The choice is yours, but either way, customization has not only an up-front cost but continued costs. You can’t just take the next upgrade and apply it. The adaptations you made will have to be properly tested as part of the upgrade. Be sure to include those costs when calculating the cost of a custom app versus SaaS. The question always comes down to how much you can configure the SaaS application and how much your business is willing to change its business processes to match the solution.
How Business Process Plays Out In Custom Apps
Current business processes are another important consideration when evaluating how well a SaaS application suits your needs. Will users be willing to change their business processes to match the way the application is set up?
Are there industry regulations to consider because they require your employees to perform a task or transaction in a particular way?
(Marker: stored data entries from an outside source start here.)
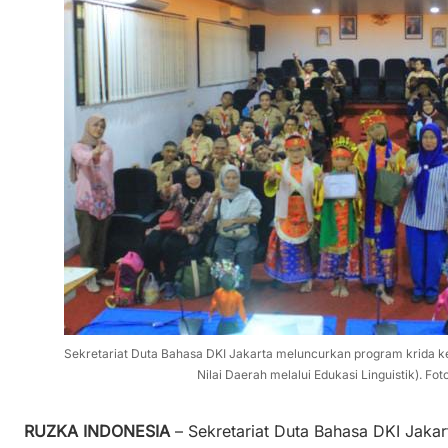
Sekretariat Duta Bahasa DKI Jakarta meluncurkan program krida k
Nilai Daerah melalui Edukasi Linguistik). Fo
RUZKA INDONESIA
– Sekretariat Duta Bahasa DKI Jaka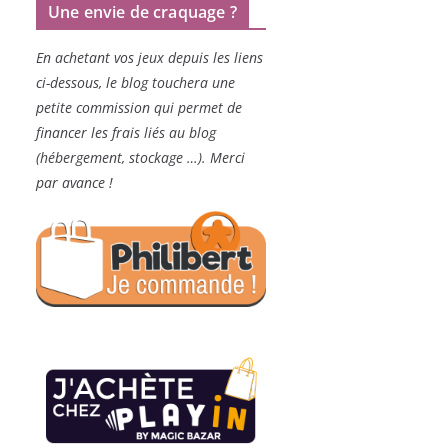
Une envie de craquage ?
En achetant vos jeux depuis les liens
ci-dessous, le blog touchera une
petite commission qui permet de
financer les frais liés au blog
(hébergement, stockage …). Merci
par avance !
People sometimes want to create unique business practices and a SaaS application may, or may not, give them the ability to do that.
Sometimes your business processes put you ahead of your competition. A simplistic example of this is Lyft versus Uber. Both ride-sharing applications hire and manage drivers and collect fares from passengers. Lyft grew in popularity once it gave riders the option to tip drivers.
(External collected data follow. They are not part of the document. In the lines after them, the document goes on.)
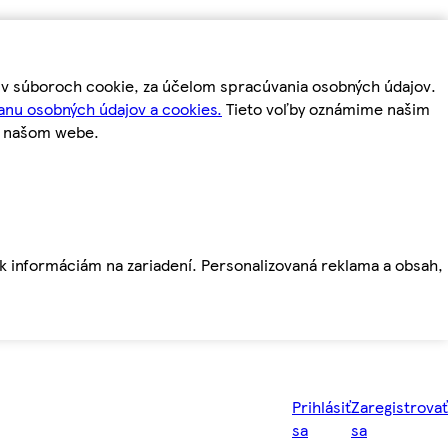
m v súboroch cookie, za účelom spracúvania osobných údajov.
anu osobných údajov a cookies.
Tieto voľby oznámime našim
a našom webe.
ť k informáciám na zariadení. Personalizovaná reklama a obsah,
Prihlásiť
Zaregistrovať
sa
sa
Lyft’s success came about in part because it took basic business processes and tweaked them in a way that appealed to customers and drivers who wanted the system to incorporate tips.
Suppose you’re selling cookies in a way that’s different from the way the bakery down the street and the way Nabisco sells cookies. A SaaS application will only go so far, while a custom application would allow you to market your cookies differently than the bakery selling to walk-in customers or Nabisco selling through Amazon and grocery stores.
That’s a simple example, but when you’re looking at an off-the-shelf product, especially an industry-focused product, it’s essential to consider what makes your company different from competitors. Will the SaaS application allow those differentiators to shine through?
In some cases, the differentiators aren’t a factor because the tasks performed by the application are somewhat standard processes, like with HR or Accounting platforms.
In other cases, the differentiators are critical.
When your sales force is in front of customers using the same application as your competitors, clients may view your product or service as a commodity. When everyone is selling the same thing, and you look like everyone else, how do your customers differentiate you from the competition?
Look at all the disrupting companies out there today. I find it hard to believe Uber used a SaaS application to take over the market. Uber might use a SaaS HR application on the backend, but when your disruptive idea affects the end consumer, chances are it requires a custom application.
Consider creating a custom application that runs outside the SaaS application that adds a set of features or functions, which can help you stand out from competitors. Sometimes making yourself look different, perhaps by adding an infographic dashboard to a SaaS app, can make a huge difference in sales.
SaaS Shares Your Great Ideas With Competitors
One of the great promises of SaaS is the ability to upgrade to accommodate change based on input from users. But when you have a competitive advantage or business process update, there’s a point at which you may not want to share that information with your SaaS provider because you don’t want the improvement included in updates going to competitors. Remember your competitors want cool and new functions and features, too, and why not since it is part of the annual fees?
At this point, a custom application or a custom workaround becomes a necessity. You can’t disrupt an industry by letting the whole industry immediately use your great idea.
There are great opportunities with the SaaS model, as long as it fits your business processes and marketing model and you deploy it at the right place within your business. But when your business processes, marketing pitch or industry challenges are unique, a custom application or SaaS model workarounds are often a more efficient answer.
About The Author
Eric Middleton is Managing Partner and CEO of 1Rivet with over 20 years of experience delivering complex systems and business integration programs and in-depth knowledge of program management, marketing and technology consulting experience.